It was not just the Gestapo and Knochen’s private army of criminals who were now hunting for the resistance. That January of 1944, the Vichy organization called the Milice arrived in Paris. They were paramilitary French fascists, trained and well armed by Knochen’s immediate superior, SS general Karl Oberg. The Milice was headed by forty-six-year-old Joseph Darnand, a decorated World War I hero, who had been quick to realize who his real patrons were—Knochen and his colleagues on Avenue Foch—and eager to please given the enormous power they conferred. It wasn’t long before Darnand’s private army set about arresting, torturing, and killing more or less as they pleased. Their most famous victim was the politician Georges Mandel, a high-profile enemy of Nazism before the war who had been imprisoned by the Gestapo but was then actually seized from their custody and brutally murdered by the Milice.

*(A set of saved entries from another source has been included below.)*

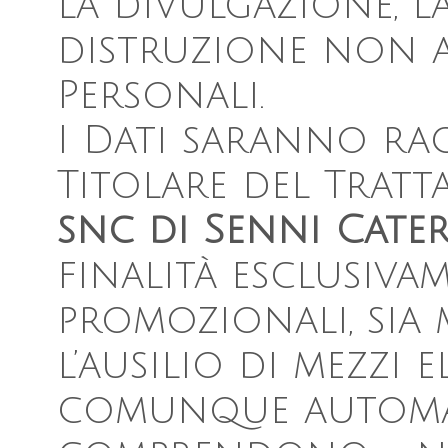
la divulgazione, l
distruzione non a
Personali.
I Dati saranno rac
Titolare del Tratt
snc di Senni Cate
finalità esclusiva
promozionali, sia
l’ausilio di mezzi 
comunque automati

Even the willfully blind Josée Laval, René de Chambrun’s wife, busy most days visiting the Rochas and Schiaparelli fashion showrooms, began to worry about what might happen to her and her family given the murderous actions of the Milice. They would surely all be punished. One evening at Laval’s official Paris residence, the Hôtel Matignon, she confided her fears to her father. “We’ll all be hanged for what the Milice have done,” said Josée. “I don’t mind hanging but not with Darnand.”
The resistance struck back, killing Milice and Vichy officials all across France. One bisexual American-born resistance agent, known simply by his alias, “Tom,” worked that winter as an assassin, executing informers and their Gestapo contacts. His specialty was seducing homosexual Gestapo officers—easily picked up in various bars frequented by black marketers and gay gigolos such as the café Le Colisée on the Champs-Élysées—and then dispatching them with an ice pick that he’d concealed under the bed while they slept beside him. “The biggest problem and the greatest danger,” he recalled, “was not the killing itself. It was the disposal of the body. I worked with a team of young men, powerful men. They could pick up a body like a loaf of bread and all but tuck it under their arms, wrapped up in sacking, or stuffed into an empty steamer trunk or a wooden crate.”

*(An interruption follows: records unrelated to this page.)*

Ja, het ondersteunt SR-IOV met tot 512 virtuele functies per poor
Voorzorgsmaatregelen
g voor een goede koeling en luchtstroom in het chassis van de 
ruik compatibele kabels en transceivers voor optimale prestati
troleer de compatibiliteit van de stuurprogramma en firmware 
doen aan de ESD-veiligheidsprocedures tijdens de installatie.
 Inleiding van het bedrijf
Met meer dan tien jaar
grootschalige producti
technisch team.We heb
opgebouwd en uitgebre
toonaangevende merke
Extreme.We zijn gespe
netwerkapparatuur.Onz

Tom vividly recalled how dangerous it was to work in the resistance in Paris, particularly anywhere near Avenue Foch. One day he tried to make contact with a fellow agent in a street not far away. It was thick with Knochen’s agents. Their black Citroëns were parked outside most cafés. They stood dressed in heavy trench coats, leaning against lampposts, trying not to be observed. Tom could always tell if they were Knochen’s men because they were forever “reading” the same page of the same newspaper. It seemed that Knochen had informers in every café and restaurant. By some estimates, more than 30,000 Frenchmen and -women worked in some capacity for him, three times the number of French gendarmes in the city. He had apparently recruited every vengeful prostitute and jilted lover and then deployed a vast dragnet to watch for suspicious activity in every railway station, in every food queue and cinema.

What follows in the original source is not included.